When West Albany High School teacher June Satak learned her students would represent Israel at this year’s Oregon Model United Nations program, she gave everyone thumbs up. The students’ top request? They wanted to separate fact from fiction by researching Israel’s stand on social and political issues. The students would be expected to debate relevant global issues, and they needed an expert to advise them.
June got Tamar Boussi’s name through contacts at the World Affairs Council and Mercy Corp. As former president of Portland Hadassah, winner of their 2007 Israel Advocacy Award and MJCC Exploring Zionism study group leader, Tamar would be a great help.

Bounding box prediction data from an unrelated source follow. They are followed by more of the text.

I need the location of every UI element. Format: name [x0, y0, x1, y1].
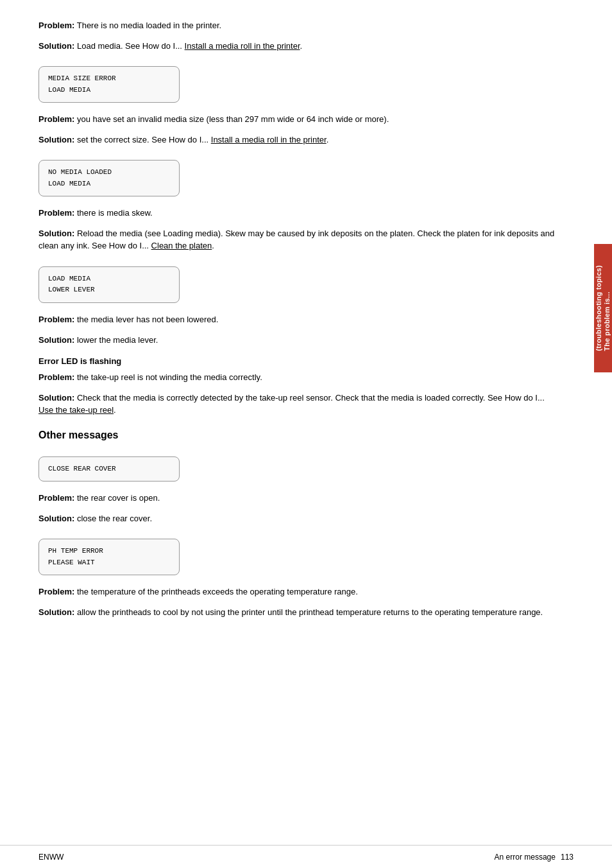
problem-label-1: Problem: — [38, 21, 74, 30]
other2-solution: Solution: allow the printheads to cool b… — [38, 606, 561, 619]
display-line-1-1: MEDIA SIZE ERROR — [48, 73, 170, 85]
display-line-other-2-1: PH TEMP ERROR — [48, 546, 170, 557]
footer-right: An error message 113 — [495, 853, 574, 862]
section3-solution: Solution: Reload the media (see Loading … — [38, 227, 561, 252]
solution-label-other1: Solution: — [38, 514, 74, 523]
display-box-3: LOAD MEDIA LOWER LEVER — [38, 266, 180, 303]
solution-period-3: . — [212, 241, 214, 250]
solution-label-2: Solution: — [38, 135, 74, 144]
problem-text-other1: the rear cover is open. — [74, 493, 160, 503]
solution-text-other2: allow the printheads to cool by not usin… — [74, 607, 543, 617]
problem-text-1: There is no media loaded in the printer. — [74, 21, 221, 30]
page: Problem: There is no media loaded in the… — [0, 0, 612, 868]
other1-solution: Solution: close the rear cover. — [38, 512, 561, 525]
display-line-3-1: LOAD MEDIA — [48, 273, 170, 285]
section4-solution: Solution: lower the media lever. — [38, 334, 561, 347]
footer: ENWW An error message 113 — [0, 845, 612, 868]
solution-link-5[interactable]: Use the take-up reel — [38, 405, 114, 415]
problem-label-3: Problem: — [38, 208, 74, 218]
problem-label-2: Problem: — [38, 114, 74, 124]
display-line-other-1-1: CLOSE REAR COVER — [48, 464, 170, 475]
solution-text-1: Load media. See How do I... — [74, 41, 184, 51]
solution-label-other2: Solution: — [38, 607, 74, 617]
section5-solution: Solution: Check that the media is correc… — [38, 392, 561, 417]
solution-label-3: Solution: — [38, 229, 74, 238]
display-line-other-2-2: PLEASE WAIT — [48, 557, 170, 569]
sidebar-tab-text: The problem is...(troubleshooting topics… — [595, 265, 611, 351]
other1-problem: Problem: the rear cover is open. — [38, 492, 561, 505]
display-box-other-1: CLOSE REAR COVER — [38, 456, 180, 482]
solution-link-1[interactable]: Install a media roll in the printer — [185, 41, 300, 51]
problem-label-5: Problem: — [38, 372, 74, 382]
footer-page-number: 113 — [561, 853, 574, 862]
display-box-1: MEDIA SIZE ERROR LOAD MEDIA — [38, 66, 180, 103]
solution-label-1: Solution: — [38, 41, 74, 51]
main-content: Problem: There is no media loaded in the… — [38, 19, 561, 664]
section3-problem: Problem: there is media skew. — [38, 207, 561, 220]
error-led-heading: Error LED is flashing — [38, 356, 561, 366]
problem-text-5: the take-up reel is not winding the medi… — [74, 372, 262, 382]
other-messages-heading: Other messages — [38, 430, 561, 441]
problem-text-4: the media lever has not been lowered. — [74, 315, 218, 324]
problem-text-3: there is media skew. — [74, 208, 152, 218]
section4-problem: Problem: the media lever has not been lo… — [38, 313, 561, 326]
section1-problem: Problem: There is no media loaded in the… — [38, 19, 561, 32]
problem-text-2: you have set an invalid media size (less… — [74, 114, 389, 124]
sidebar-tab: The problem is...(troubleshooting topics… — [594, 244, 612, 372]
solution-text-3: Reload the media (see Loading media). Sk… — [38, 229, 554, 251]
problem-text-other2: the temperature of the printheads exceed… — [74, 587, 358, 596]
footer-label: An error message — [495, 853, 556, 862]
problem-label-4: Problem: — [38, 315, 74, 324]
display-line-1-2: LOAD MEDIA — [48, 85, 170, 96]
display-line-2-1: NO MEDIA LOADED — [48, 167, 170, 178]
footer-left: ENWW — [38, 853, 64, 862]
solution-link-3[interactable]: Clean the platen — [151, 241, 212, 250]
solution-text-5: Check that the media is correctly detect… — [74, 393, 544, 403]
problem-label-other1: Problem: — [38, 493, 74, 503]
section2-solution: Solution: set the correct size. See How … — [38, 134, 561, 146]
solution-text-2: set the correct size. See How do I... — [74, 135, 210, 144]
solution-period-5: . — [114, 405, 116, 415]
display-box-2: NO MEDIA LOADED LOAD MEDIA — [38, 160, 180, 196]
solution-period-1: . — [300, 41, 303, 51]
solution-link-2[interactable]: Install a media roll in the printer — [211, 135, 327, 144]
problem-label-other2: Problem: — [38, 587, 74, 596]
other2-problem: Problem: the temperature of the printhea… — [38, 586, 561, 598]
display-box-other-2: PH TEMP ERROR PLEASE WAIT — [38, 539, 180, 575]
solution-period-2: . — [327, 135, 329, 144]
solution-text-4: lower the media lever. — [74, 335, 158, 345]
solution-label-4: Solution: — [38, 335, 74, 345]
section1-solution: Solution: Load media. See How do I... In… — [38, 40, 561, 53]
solution-label-5: Solution: — [38, 393, 74, 403]
section2-problem: Problem: you have set an invalid media s… — [38, 113, 561, 126]
solution-text-other1: close the rear cover. — [74, 514, 152, 523]
display-line-3-2: LOWER LEVER — [48, 284, 170, 296]
display-line-2-2: LOAD MEDIA — [48, 178, 170, 190]
section5-problem: Problem: the take-up reel is not winding… — [38, 371, 561, 384]
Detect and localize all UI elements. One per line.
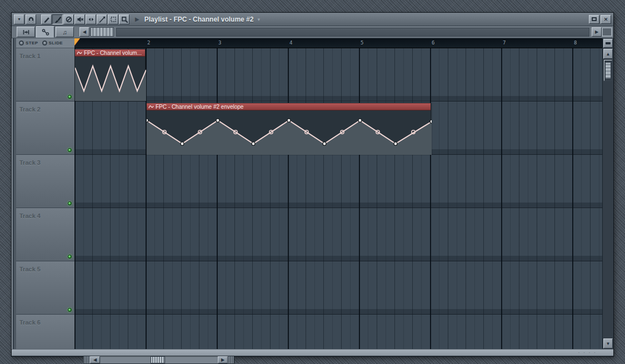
- track-header[interactable]: Track 2: [16, 102, 74, 155]
- track-header[interactable]: Track 3: [16, 155, 74, 208]
- ruler-bar-number: 6: [432, 40, 434, 46]
- scroll-down-button[interactable]: ▼: [603, 338, 613, 348]
- horizontal-zoom-grip[interactable]: [91, 27, 114, 37]
- paint-tool-button[interactable]: [52, 14, 63, 24]
- arrow-left-icon: ◀: [83, 29, 86, 34]
- playlist-window: ▼: [11, 12, 614, 357]
- scrollbar-end-lines: [84, 356, 90, 363]
- background-horizontal-scrollbar[interactable]: ◀ ▶: [83, 356, 234, 364]
- timeline-ruler[interactable]: 2345678: [74, 38, 602, 48]
- magnet-icon: [27, 16, 35, 23]
- arrow-up-icon: ▲: [606, 52, 611, 57]
- envelope-node[interactable]: [358, 119, 362, 122]
- envelope-node[interactable]: [216, 119, 219, 122]
- envelope-node[interactable]: [181, 142, 184, 145]
- bg-scroll-track[interactable]: [165, 356, 218, 363]
- track-name: Track 4: [19, 213, 41, 219]
- ruler-bar-number: 8: [574, 40, 577, 46]
- scroll-left-button[interactable]: ◀: [79, 27, 89, 37]
- zoom-scroll-track[interactable]: [116, 28, 589, 37]
- brush-icon: [54, 16, 62, 23]
- snap-magnet-button[interactable]: [26, 14, 36, 24]
- slide-mode-toggle[interactable]: [42, 41, 47, 46]
- clip-header[interactable]: FPC - Channel volum...: [75, 49, 145, 57]
- delete-tool-button[interactable]: [63, 14, 74, 24]
- track-activity-led[interactable]: [68, 201, 72, 205]
- ruler-bar-number: 3: [218, 40, 221, 46]
- maximize-icon: [592, 17, 597, 21]
- tab-audio-note-clips[interactable]: ♫: [56, 27, 74, 37]
- scrollbar-grip-dots: · · · ·: [578, 350, 597, 355]
- track-activity-led[interactable]: [68, 95, 72, 99]
- title-arrow-icon: ▶: [135, 16, 139, 22]
- bg-scroll-left-button[interactable]: ◀: [90, 356, 100, 363]
- music-notes-icon: ♫: [62, 29, 67, 36]
- mute-tool-button[interactable]: [74, 14, 85, 24]
- clip-fpc-channel-volume-envelope[interactable]: FPC - Channel volume #2 envelope: [146, 103, 431, 154]
- ruler-options-button[interactable]: [603, 39, 613, 48]
- slice-knife-icon: [98, 16, 106, 23]
- clip-header[interactable]: FPC - Channel volume #2 envelope: [147, 103, 431, 110]
- step-mode-label: STEP: [26, 41, 38, 46]
- fit-view-button[interactable]: [602, 27, 612, 37]
- track-name: Track 3: [19, 159, 41, 166]
- playlist-menu-button[interactable]: ▼: [14, 14, 24, 24]
- playhead-marker[interactable]: [74, 38, 80, 46]
- track-activity-led[interactable]: [68, 148, 72, 152]
- envelope-node[interactable]: [394, 142, 397, 145]
- ruler-bar-number: 2: [147, 40, 150, 46]
- step-mode-toggle[interactable]: [19, 41, 24, 46]
- edit-tool-group: [41, 14, 129, 24]
- fl-studio-desktop: { "titlebar": { "title": "Playlist - FPC…: [0, 0, 625, 364]
- scrollbar-end-lines: [228, 356, 234, 363]
- close-button[interactable]: ✕: [601, 15, 611, 24]
- vertical-scrollbar[interactable]: ▲ ▼: [602, 38, 613, 349]
- zoom-tool-button[interactable]: [119, 14, 129, 24]
- arrow-right-icon: ▶: [221, 357, 224, 362]
- tab-pattern-clips[interactable]: [17, 27, 35, 37]
- bg-scroll-thumb[interactable]: [151, 356, 165, 363]
- bg-scroll-track[interactable]: [100, 356, 151, 363]
- arrow-down-icon: ▼: [606, 341, 611, 346]
- playlist-grid[interactable]: FPC - Channel volum...FPC - Channel volu…: [74, 48, 602, 349]
- automation-squiggle-icon: [148, 104, 154, 109]
- track-activity-led[interactable]: [68, 255, 72, 259]
- envelope-curve[interactable]: [147, 110, 432, 155]
- clip-envelope-area[interactable]: [147, 110, 431, 155]
- track-name: Track 5: [19, 266, 41, 272]
- track-activity-led[interactable]: [68, 308, 72, 312]
- envelope-node[interactable]: [252, 142, 255, 145]
- scroll-right-button[interactable]: ▶: [592, 27, 602, 37]
- slip-tool-button[interactable]: [86, 14, 96, 24]
- track-name: Track 1: [19, 53, 41, 59]
- dash-icon: [606, 42, 611, 44]
- title-chevron-icon[interactable]: ▾: [257, 17, 260, 22]
- tab-automation-clips[interactable]: [36, 26, 54, 38]
- playlist-titlebar[interactable]: ▼: [12, 13, 613, 26]
- slice-tool-button[interactable]: [97, 14, 107, 24]
- track-header[interactable]: Track 4: [16, 208, 74, 261]
- envelope-node[interactable]: [147, 119, 148, 122]
- envelope-node[interactable]: [323, 142, 326, 145]
- close-icon: ✕: [604, 17, 608, 22]
- pattern-clip-icon: [22, 28, 31, 36]
- select-tool-button[interactable]: [108, 14, 118, 24]
- circle-slash-icon: [65, 16, 73, 23]
- clip-fpc-channel-volume[interactable]: FPC - Channel volum...: [74, 49, 146, 100]
- track-header[interactable]: Track 1: [16, 48, 74, 102]
- envelope-node[interactable]: [287, 119, 291, 122]
- slide-mode-label: SLIDE: [49, 41, 63, 46]
- draw-tool-button[interactable]: [41, 14, 52, 24]
- scroll-up-button[interactable]: ▲: [603, 49, 613, 59]
- clip-envelope-area[interactable]: [75, 57, 145, 101]
- vertical-scroll-track[interactable]: [603, 82, 613, 338]
- envelope-node[interactable]: [430, 120, 432, 123]
- bg-scroll-right-button[interactable]: ▶: [218, 356, 228, 363]
- track-name: Track 2: [19, 106, 41, 113]
- envelope-curve[interactable]: [75, 57, 146, 101]
- maximize-button[interactable]: [589, 15, 599, 24]
- vertical-scroll-thumb[interactable]: [604, 60, 612, 81]
- track-header[interactable]: Track 6: [16, 315, 74, 349]
- ruler-bar-number: 4: [289, 40, 292, 46]
- track-header[interactable]: Track 5: [16, 261, 74, 315]
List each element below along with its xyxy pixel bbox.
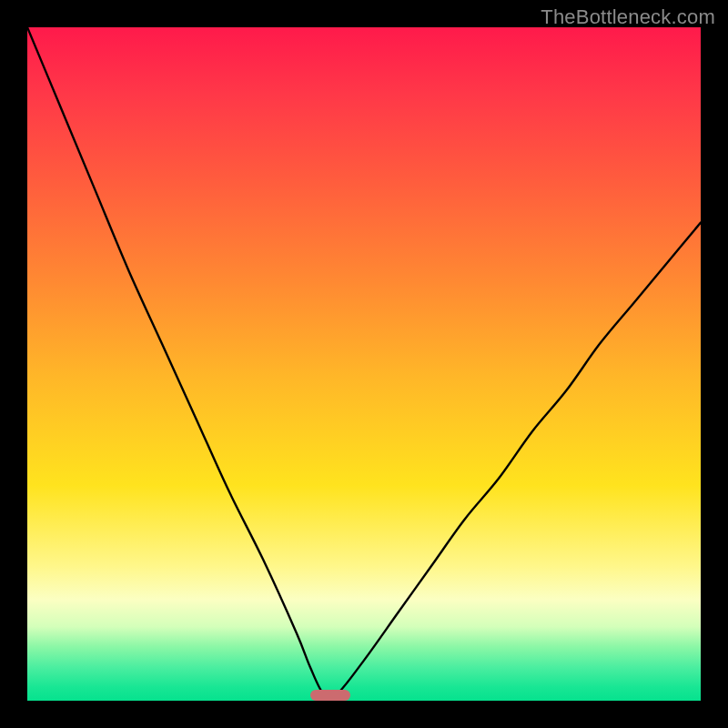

Student Model United Nations programs take place throughout the world. Oregon holds its three-day event (oregonmun.org) in Eugene, usually at the University of Oregon campus. This year’s program falls on April 9-11. According to June, students from 60 to 70 Oregon high schools mimic U.N. proceedings with councils and committees such as health, environment and women’s issues. Students strive to represent their countries’ positions, leaving their personal points of view behind.
A few schools offer yearlong classes, but for most, like West Albany High, Model U.N. is an afterschool club. Every year, each school submits a list of five countries it would like to represent and is assigned one. “Israel is in a controversial position in the Middle East,” June says. “The students are intrigued by that.”
Tamar Boussi hopped right to it when she got the call from June. “I decided to make them an Israeli meal and talk about how to talk about Israel,” she says. “You need to know important facts but also how to deliver those facts. You’ll have people yelling in your face.”
Tamar first met everyone via Skype. A former high school teacher herself, she began by asking what the students wanted to know. Since they would represent Israeli positions on various U.N. committees, interests ranged from women’s issues to live animal trafficking. West Albany High had represented the Marshall Islands, Turkey and North Korea in previous Oregon Model U.N. events. They said ethnic and religious conflicts including Palestinian issues repeatedly came up.
On March 20, nine students and their teacher arrived at Tamar’s Portland apartment for a full-day teach-in that included role-playing, question and answer, and the movie “A Case for Israel” by Alan Dershowitz. Tamar had prepared enough scrumptious Israeli delicacies to feed a small army, and everyone munched happily throughout the day. Yvonne Bartlett, the Stand With Us (standwithus.com) Pacific Northwest coordinator for high school programs, drove from Seattle to help.
“When I first came, I had the students sit in a circle and tell me one or two things they knew about Israel,” Yvonne says. “I wanted to see where their knowledge was. One girl knew there was mandatory army service, another about equality for women. They knew there was tension in the region between the Israelis and Palestinians. They are bright and asked good questions. They wanted to understand how Israel can be a Jewish state and still a democracy.”
Before saying goodbye, Yvonne said she hoped everyone would visit Israel. The one Jewish student had already planned her Birthright Israel trip (birthrightisrael.com). Others asked for Yvonne’s business card hoping to learn about trips for non-Jewish youth. “These are young people,” Tamar says. “They are the future. If they feel committed, we can’t do more than that.”